The other Fano picture is a very charming "Annunciation." The arched colonnade again appears. The Eternal Father, within a circular mandorla, is above, and below, flying towards the Madonna, is the white dove of the Holy Spirit. In the distance is Fano itself, and in the far distance the sea.

We now come to the two Perugia pictures. The one which is known to have been painted in 1497 for the altar of the noble confraternity of "San Pietro Martire," represents the Madonna seated upon a throne or tomb, crowned, and holding the Christ on her knee. Above in the air are two angels kneeling in adoration, while on the ground around and partially behind the Queen of Heaven, are two groups of white-robed penitents. There is a study for this picture in the Uffizi.

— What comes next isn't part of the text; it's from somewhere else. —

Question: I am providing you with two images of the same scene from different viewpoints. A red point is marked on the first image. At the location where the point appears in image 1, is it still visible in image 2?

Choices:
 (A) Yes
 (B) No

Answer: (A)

It ought to be quite easy to discover the exact date of the other picture. It was painted for the noble confraternity "della Giustizia," who deposited it in the gallery, and it evidently alludes to the union of the original confraternity of San Andrea della Giustizia, with a smaller but similar body dedicated to San Bernardino and connected with the church of San Francesco. San Bernandino of Siena is one of the two saints who are kneeling in the foreground, and is distinguished by the tablet bearing the I.H.S. surrounded by rays of light which floats in the air close to him. He lived at the convent of San Francesco al Prato, and close to the convent now stands the oratory dedicated in 1461 to his memory, the front of which is decorated with Agostino Ducci's wonderful marble and terra-cotta façade. The confraternity for whom the picture was painted, specially honoured the memory of San Bernardino, and therefore had a peculiar devotion toward his patron saint, St. Francis of Assisi. St. Francis, in the picture in question, kneels opposite to San Bernardino. In the background is a large group of kneeling people headed by the Priori in their furred gowns, and near at hand are women and penitents, all intent upon the same petition. Still more remote is a representation of the city, differing in many respects from the view of Perugia given in the St. Agostino altar-piece painted in 1521, and resembling much more closely the town of San Gemignano as it now appears.

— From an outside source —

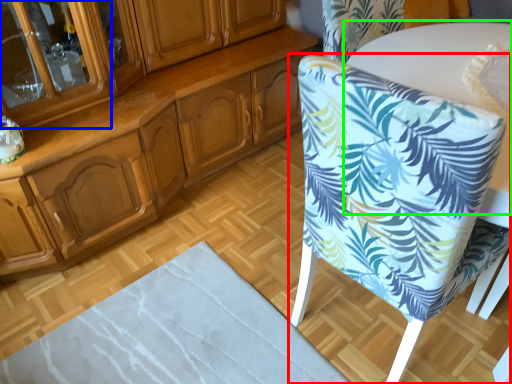 Question: Estimate the real-world distances between objects in this image. Which object is closer to chair (highlighted by a red box), glass door (highlighted by a blue box) or round table (highlighted by a green box)?

Choices:
 (A) glass door
 (B) round table

Answer: (B) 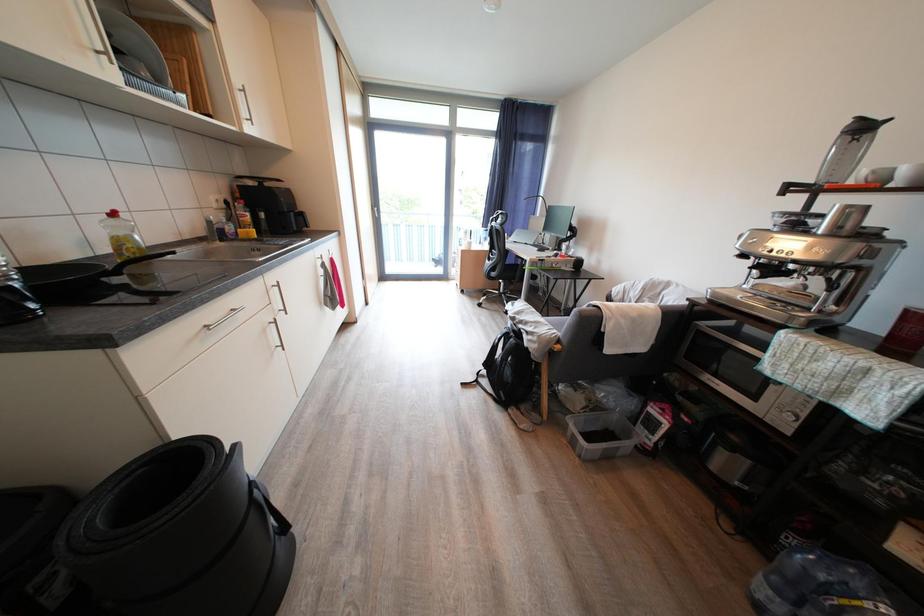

One would have naturally expected that this picture would have been named by Mariotti, or that documents in Orsini or in the Perugian archives would have mentioned it. My chief reason for giving it to 1498 is that in that year there was an outbreak of plague in the city which the records inform us suddenly ceased in response to great supplication, and it is possible that this picture was painted for the confraternity in commemoration of this answer to prayer. There are perhaps only two other instances in which St. Francis is represented, but the reason already stated may well account for his presence in this picture.